Der Glasfaserausbau in Mainz soll vorangetrieben werden. Doch einige Bereiche der Stadt sind erst einmal zurückgestellt worden. So soll es jetzt weitergehen.

Über 100.000 Haushalte in Mainz sollen schnelles Internet bekommen

In einigen Mainzer Stadtteilen ist der Ausbau schon weit vorangeschritten, in anderen ist er zurückgesetzt worden. Doch wie die Stadtverwaltung sagt, soll möglichst ganz Mainz einen Internetanschluss mit Glasfaser bekommen und damit Zugang zu schnellerem Internet.

„Glasfaser die Technologie der Zukunft“, heißt es von Seiten der Stadt. Um einen Vertrag mit entsprechenden Anbietern abzuschließen, wurden daher in einem ersten Schritt Unternehmen, Hausbesitzer und Vermieter angesprochen. Dazu arbeitet die Wirtschaftsförderung in Mainz mit verschiedenen Telekommunikationsunternehmen zusammen. Begonnen hat der Ausbau in Mainz vor zwei Jahren. Das Ziel bestehe darin, 110.000 Haushalte mit Glasfaserleitungen auszustatten, teilte das Stadtplanungsamt bei einem Pressegespräch am Mittwoch (21. Januar) mit.

Am weitesten fortgeschritten ist der Ausbau demnach östlich der Josefsstraße in der Mainzer Neustadt. Ausgebaut wird aktuell etwa in Teilen der Oberstadt, von Weisenau, Mombach, Gonsenheim und Hartenberg-Münchfeld.

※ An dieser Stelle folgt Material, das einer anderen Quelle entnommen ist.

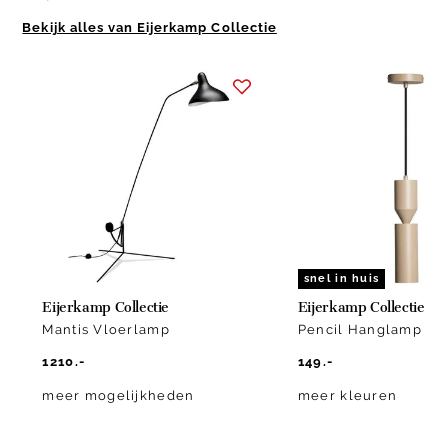
Bekijk alles van Eijerkamp Collectie
Item
1
of
10
snel in huis
Eijerkamp Collectie
Eijerkamp Collectie
Mantis Vloerlamp
Pencil Hanglamp
1210.-
149.-
meer mogelijkheden
meer kleuren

Doch in einigen Stadtteilen wurde der Ausbau bis auf Weiteres zurückgestellt. Dazu gehören Drais, Marienborn, Ebersheim und Teile von Finthen. Grund ist, dass nicht genügend Verträge abgeschlossen wurden, die für einen Ausbau erforderlich gewesen wären. Die Stadtverwaltung sucht nach eigenen Angaben eine Alternative zum bisher einzigen Anbieter in diesen Bereichen, der Deutschen GigaNetz GmbH.

In anderen Stadtteilen sind die Firmen Westconnect (E.ON), Deutsche Telekom und OXG Glasfaser GmbH tätig. In vielen Gewerbegebieten und Gewerbemischgebieten sind laut der Stadtverwaltung bereits über die Mainzer Breitband GmbH große Teile an das konzerneigene Glasfasernetz angeschlossen. Die Mainzer Breitband ist eine 100-prozentige Tochtergesellschaft der Mainzer Stadtwerke AG.

Hintergrund

Glasfaser-Internet verspricht eine schnelle Leitung mit bis zu 1000 Mbit pro Sekunde und eine stabile sowie zuverlässige Leitung. Zudem soll die Internetverbindung weniger anfällig für Störungen sein und weniger Energie für die Datenübertragung benötigen. Die notwendigen Glasfaserkabel müssen jedoch unterirdisch verlegt werden.